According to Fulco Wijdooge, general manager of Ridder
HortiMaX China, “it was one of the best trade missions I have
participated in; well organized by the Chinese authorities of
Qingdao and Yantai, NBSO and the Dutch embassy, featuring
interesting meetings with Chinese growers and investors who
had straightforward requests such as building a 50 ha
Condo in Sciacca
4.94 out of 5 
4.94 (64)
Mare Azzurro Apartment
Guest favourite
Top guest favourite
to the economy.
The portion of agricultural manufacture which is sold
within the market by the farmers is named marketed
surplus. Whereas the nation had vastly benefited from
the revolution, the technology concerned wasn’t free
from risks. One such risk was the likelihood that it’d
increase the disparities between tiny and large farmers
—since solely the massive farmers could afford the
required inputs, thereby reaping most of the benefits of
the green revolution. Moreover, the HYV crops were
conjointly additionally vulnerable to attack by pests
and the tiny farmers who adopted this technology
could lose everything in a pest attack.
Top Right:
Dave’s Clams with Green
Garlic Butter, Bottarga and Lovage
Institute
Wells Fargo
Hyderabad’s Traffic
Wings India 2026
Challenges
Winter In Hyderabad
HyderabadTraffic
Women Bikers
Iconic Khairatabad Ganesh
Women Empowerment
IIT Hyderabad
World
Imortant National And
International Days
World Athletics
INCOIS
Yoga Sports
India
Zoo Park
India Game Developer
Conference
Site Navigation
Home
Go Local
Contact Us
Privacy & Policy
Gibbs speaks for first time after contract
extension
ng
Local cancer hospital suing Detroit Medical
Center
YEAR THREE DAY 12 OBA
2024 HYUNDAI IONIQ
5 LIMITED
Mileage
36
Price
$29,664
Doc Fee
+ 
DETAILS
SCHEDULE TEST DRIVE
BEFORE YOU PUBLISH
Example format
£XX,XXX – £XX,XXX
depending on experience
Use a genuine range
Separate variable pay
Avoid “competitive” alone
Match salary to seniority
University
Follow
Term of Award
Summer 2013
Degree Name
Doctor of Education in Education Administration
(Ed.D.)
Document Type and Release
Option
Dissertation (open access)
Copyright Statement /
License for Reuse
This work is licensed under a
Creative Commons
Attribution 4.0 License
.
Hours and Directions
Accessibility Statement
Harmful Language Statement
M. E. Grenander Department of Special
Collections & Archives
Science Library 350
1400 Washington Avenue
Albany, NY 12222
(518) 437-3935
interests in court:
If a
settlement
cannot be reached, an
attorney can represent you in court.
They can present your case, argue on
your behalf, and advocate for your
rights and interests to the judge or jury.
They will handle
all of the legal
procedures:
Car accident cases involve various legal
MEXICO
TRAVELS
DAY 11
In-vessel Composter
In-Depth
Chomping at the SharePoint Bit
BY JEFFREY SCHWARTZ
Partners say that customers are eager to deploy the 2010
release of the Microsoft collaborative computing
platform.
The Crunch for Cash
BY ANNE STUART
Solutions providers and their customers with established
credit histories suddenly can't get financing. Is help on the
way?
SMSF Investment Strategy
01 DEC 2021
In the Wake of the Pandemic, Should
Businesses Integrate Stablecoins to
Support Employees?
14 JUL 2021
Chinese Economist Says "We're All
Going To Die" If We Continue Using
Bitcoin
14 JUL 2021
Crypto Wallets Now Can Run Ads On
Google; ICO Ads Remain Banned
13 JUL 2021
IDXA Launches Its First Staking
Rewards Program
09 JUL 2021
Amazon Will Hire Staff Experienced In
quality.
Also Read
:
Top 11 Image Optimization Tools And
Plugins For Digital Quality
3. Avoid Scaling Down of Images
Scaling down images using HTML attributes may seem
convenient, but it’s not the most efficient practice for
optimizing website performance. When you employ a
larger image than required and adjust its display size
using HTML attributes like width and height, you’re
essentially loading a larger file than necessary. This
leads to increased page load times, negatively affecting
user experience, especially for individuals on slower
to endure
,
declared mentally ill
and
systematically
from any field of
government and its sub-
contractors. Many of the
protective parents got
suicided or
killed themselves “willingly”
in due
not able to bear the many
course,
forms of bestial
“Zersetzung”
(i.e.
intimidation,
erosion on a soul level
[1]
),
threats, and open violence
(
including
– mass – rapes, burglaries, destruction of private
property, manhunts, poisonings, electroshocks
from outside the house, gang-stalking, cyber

————

[PROBLEM DESCRIPTION]:
Among the lines above, repeat exactly those from the line with "Example format" to the line with "Solutions providers and", counting both ends.

[COMPLETED TASK]:
Example format
£XX,XXX – £XX,XXX
depending on experience
Use a genuine range
Separate variable pay
Avoid “competitive” alone
Match salary to seniority
University
Follow
Term of Award
Summer 2013
Degree Name
Doctor of Education in Education Administration
(Ed.D.)
Document Type and Release
Option
Dissertation (open access)
Copyright Statement /
License for Reuse
This work is licensed under a
Creative Commons
Attribution 4.0 License
.
Hours and Directions
Accessibility Statement
Harmful Language Statement
M. E. Grenander Department of Special
Collections & Archives
Science Library 350
1400 Washington Avenue
Albany, NY 12222
(518) 437-3935
interests in court:
If a
settlement
cannot be reached, an
attorney can represent you in court.
They can present your case, argue on
your behalf, and advocate for your
rights and interests to the judge or jury.
They will handle
all of the legal
procedures:
Car accident cases involve various legal
MEXICO
TRAVELS
DAY 11
In-vessel Composter
In-Depth
Chomping at the SharePoint Bit
BY JEFFREY SCHWARTZ
Partners say that customers are eager to deploy the 2010
release of the Microsoft collaborative computing
platform.
The Crunch for Cash
BY ANNE STUART
Solutions providers and their customers with established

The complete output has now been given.